*** Block opens ***

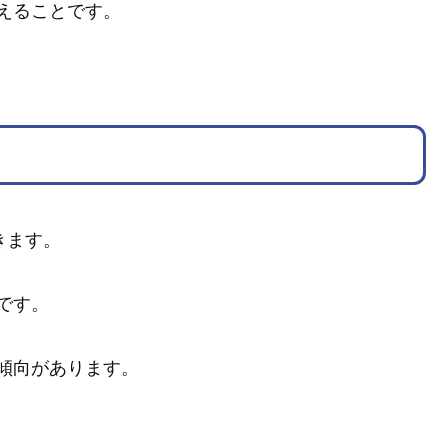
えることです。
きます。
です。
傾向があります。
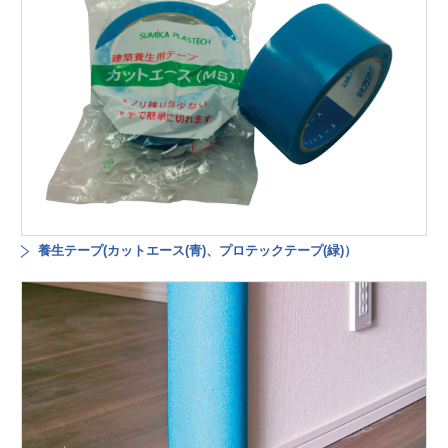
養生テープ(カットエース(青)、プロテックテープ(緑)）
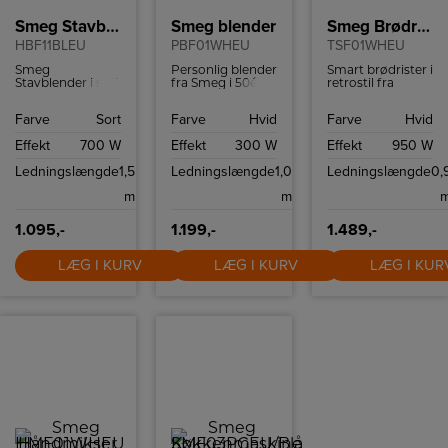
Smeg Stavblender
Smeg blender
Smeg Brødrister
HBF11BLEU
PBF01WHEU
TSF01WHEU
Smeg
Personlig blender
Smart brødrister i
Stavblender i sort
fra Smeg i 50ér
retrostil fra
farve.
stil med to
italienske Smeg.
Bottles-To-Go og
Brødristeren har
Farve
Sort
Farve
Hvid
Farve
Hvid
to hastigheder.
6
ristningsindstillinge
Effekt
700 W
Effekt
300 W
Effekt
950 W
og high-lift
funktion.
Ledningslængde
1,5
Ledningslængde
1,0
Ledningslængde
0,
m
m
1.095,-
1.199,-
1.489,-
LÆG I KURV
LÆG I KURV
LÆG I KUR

*** Block closes ***

*Aim of the exercise*
Every line of the entries that includes "Smeg" must be copied into the answer.

*Answer box*
Smeg Stavblender
Smeg blender
Smeg Brødrister
Smeg
fra Smeg i 50ér
italienske Smeg.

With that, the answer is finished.